For men, there might be a difference between a rapist and a sexual harasser, but for us women, it’s one and the same
I was astonished to read “When #MeToo Goes Too Far”, an essay by Bret Stephens in The New York Times, in which he harangued women for not knowing the difference between sexual harassment and violent rape. His bottom line was that if you don’t treat sexual harassers more gently than you do rapists, everyone’s going to get tired of #MeToo, and leave you out in the cold.
Well, and here I was thinking that being violently raped is exactly the same and as bad as sexual harassment on the street, or at work. Thank you for pointing the difference out to me, Stephens, and Matt Damon.
I like a little gaslighting with my morning tea as well as the next woman, but for the sake of argument, I posted a thread on Twitter that went something like this:
What @BretStephensNYT misses out in this essay on #MeToo (beside the fact that women know the difference between harassment and rape) is that how women feel about BOTH is the same: WE DO NOT WANT ANYTHING ON THE SPECTRUM TO HAPPEN TO US. https://t.co/hD7QlWroCy
— Bina Shah (@BinaShah) December 21, 2017
Making women compare their experiences of harassment to experiences of rape and assault creates a hierarchy of victims, designed to work against the solidarity that the #metoo movement is creating. We must resist.
— Bina Shah (@BinaShah) December 21, 2017
One last thing: no woman sits and thinks: "Do I want to be harassed at work or violently raped?"
— Bina Shah (@BinaShah) December 21, 2017
This sort of false equivalence is dangerous and antithetical to the elimination of all forms of violence against women. Please remember that, @BretStephensNYT.
Seriously, this is like pointing all women towards a special ‘Rape Restaurant’ for women, making them sit down in a booth, and then showing them a menu with different price lists for all the different experiences of sexualised violence that are on offer, something like this:
What Stephens and his ilk don’t understand is that none of us women want to be in that godforsaken restaurant. We don’t want to live in a world where we’re told, “this is the price of being a woman. Now, you can get off lightly, so be a good girl and don’t complain too much, or you might get the worst thing on the menu”. Or, “Be lucky you didn’t get the house special today: Murder with a side of rape”.
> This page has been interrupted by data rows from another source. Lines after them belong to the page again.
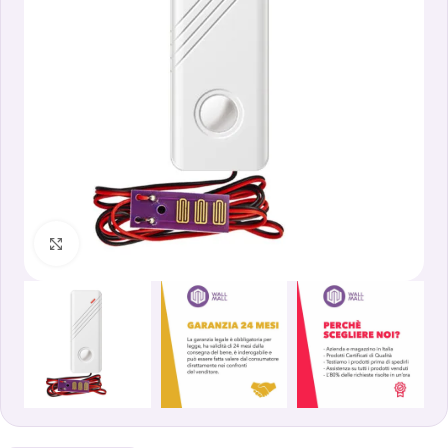
Clicca per ingrandire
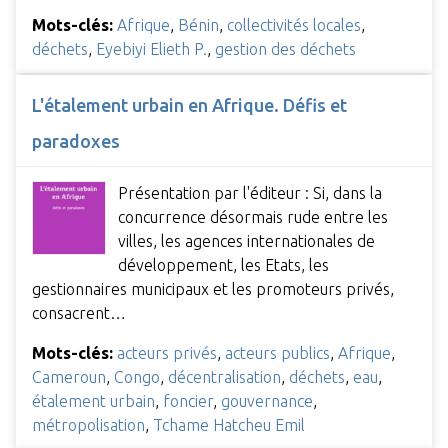
Mots-clés:
Afrique
,
Bénin
,
collectivités locales
,
déchets
,
Eyebiyi Elieth P.
,
gestion des déchets
L'étalement urbain en Afrique. Défis et
paradoxes
Présentation par l'éditeur : Si, dans la
concurrence désormais rude entre les
villes, les agences internationales de
développement, les Etats, les
gestionnaires municipaux et les promoteurs privés,
consacrent…
Mots-clés:
acteurs privés
,
acteurs publics
,
Afrique
,
Cameroun
,
Congo
,
décentralisation
,
déchets
,
eau
,
étalement urbain
,
foncier
,
gouvernance
,
métropolisation
,
Tchame Hatcheu Emil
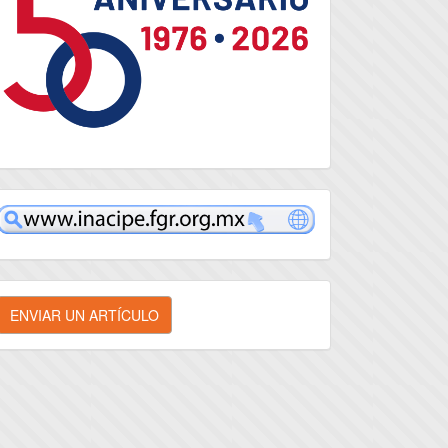
inacipe
nviar
ENVIAR UN ARTÍCULO
n
rtículo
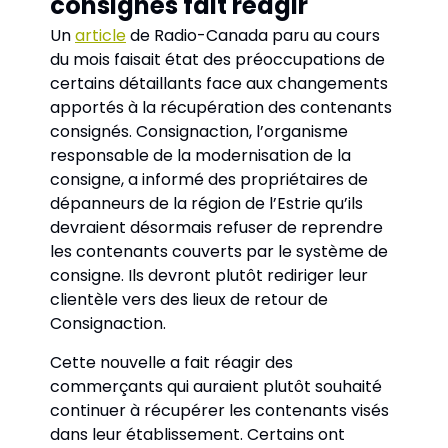
consignés fait réagir
Un 
article
 de Radio-Canada paru au cours 
du mois faisait état des préoccupations de 
certains détaillants face aux changements 
apportés à la récupération des contenants 
consignés. Consignaction, l’organisme 
responsable de la modernisation de la 
consigne, a informé des propriétaires de 
dépanneurs de la région de l’Estrie qu’ils 
devraient désormais refuser de reprendre 
les contenants couverts par le système de 
consigne. Ils devront plutôt rediriger leur 
clientèle vers des lieux de retour de 
Consignaction.  
Cette nouvelle a fait réagir des 
commerçants qui auraient plutôt souhaité 
continuer à récupérer les contenants visés 
dans leur établissement. Certains ont 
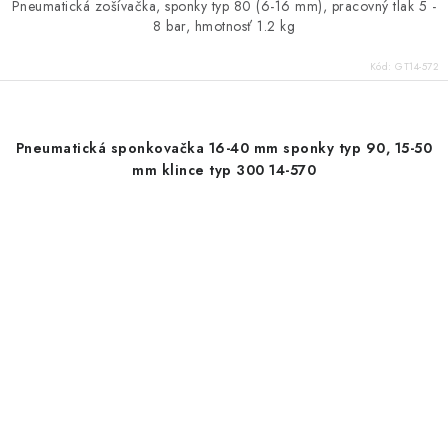
Pneumatická zošívačka, sponky typ 80 (6-16 mm), pracovný tlak 5 -
8 bar, hmotnosť 1.2 kg
Kód:
GT14-572
Pneumatická sponkovačka 16-40 mm sponky typ 90, 15-50
mm klince typ 300 14-570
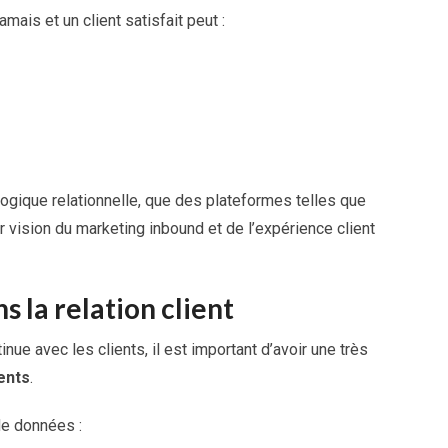
amais et un client satisfait peut :
ogique relationnelle, que des plateformes telles que
 vision du marketing inbound et de l’expérience client
s la relation client
inue avec les clients, il est important d’avoir une très
ents
.
de données :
I realise that this metaphor is slightly crude, but I don’t know how else to make people understand that all expressions of sexual violence start low and go high. That there is a spectrum, and anyone on it is a criminal. Why do we jail people for possessing child pornography when we know that it isn’t as bad as actually raping children? Because we know where it leads, and we want to protect children from the crime being committed, either in thought or in deed.
But the person who consumes the pornography isn’t actually taking photos of the child, which isn’t as bad as abusing the child, which isn’t as bad as…
You can see where this goes. It’s the same with sexualised violence against women, or gender-based violence against women. Whatever you want to call it, the same thing applies – women should not have to suffer any form of it, mild or egregious.
Finally, to those men who are afraid they’ll be wrongly prosecuted (and I see a slew of Daily Mail articles these days about men wrongly punished for false accusations of rape, talk about backlash), I say this: I’ll fight for your rights, if you fight for mine. But let’s see you put your money where your mouth is, and stop trying to make distinctions that are harmful to our ultimate goal.